(Beginning of ENTRIES SHOWN)

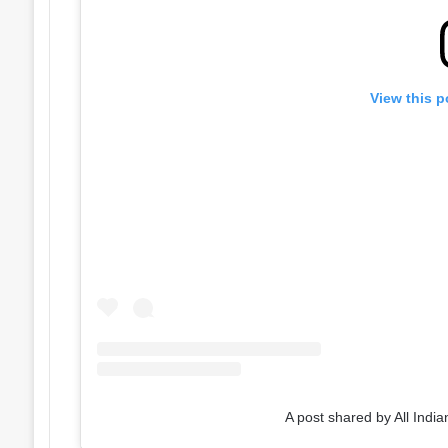
View this p
A post shared by All India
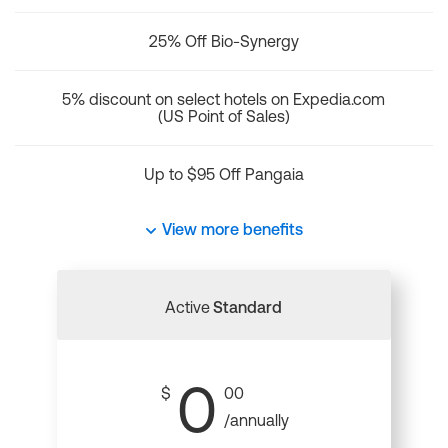
25% Off Bio-Synergy
5% discount on select hotels on Expedia.com
(US Point of Sales)
Up to $95 Off Pangaia
View more benefits
Active
Standard
0
$
00
/annually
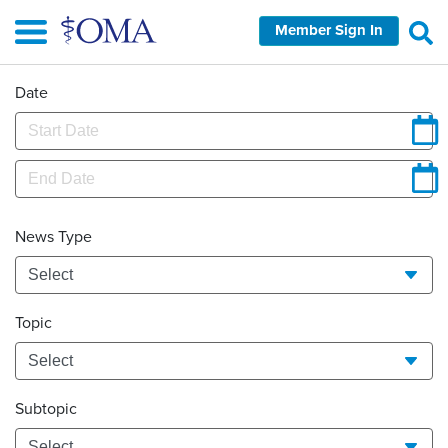
Skip
Member Sign In
to
main
content
Date
News Type
Topic
Subtopic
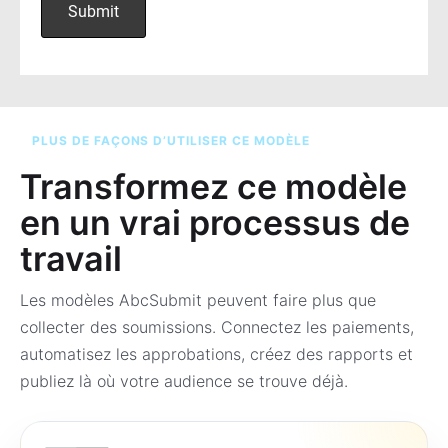
PLUS DE FAÇONS D’UTILISER CE MODÈLE
Transformez ce modèle
en un vrai processus de
travail
Les modèles AbcSubmit peuvent faire plus que
collecter des soumissions. Connectez les paiements,
automatisez les approbations, créez des rapports et
publiez là où votre audience se trouve déjà.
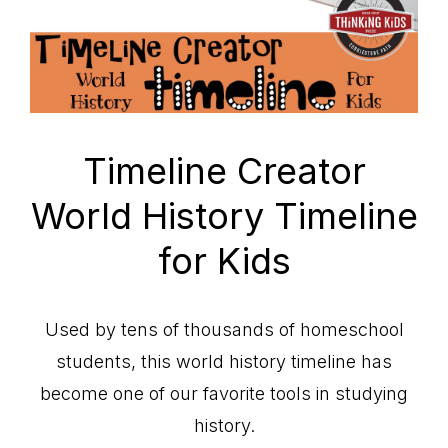
Timeline Creator
World History Timeline
for Kids
Used by tens of thousands of homeschool
students, this world history timeline has
become one of our favorite tools in studying
history.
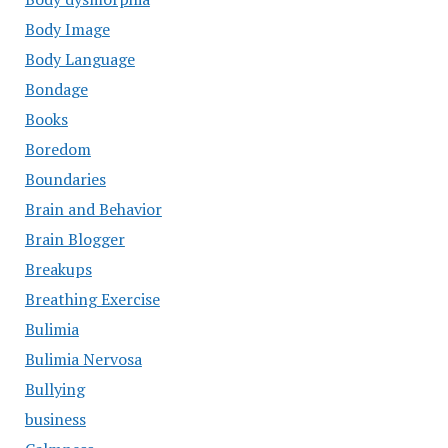
Body Image
Body Language
Bondage
Books
Boredom
Boundaries
Brain and Behavior
Brain Blogger
Breakups
Breathing Exercise
Bulimia
Bulimia Nervosa
Bullying
business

(End of ENTRIES SHOWN)

WORK REQUIRED:
A line qualifies when it holds the word "this"; report all qualifying lines from the records above.

EXERCISE SOLUTION:
View this p
students, this world history timeline has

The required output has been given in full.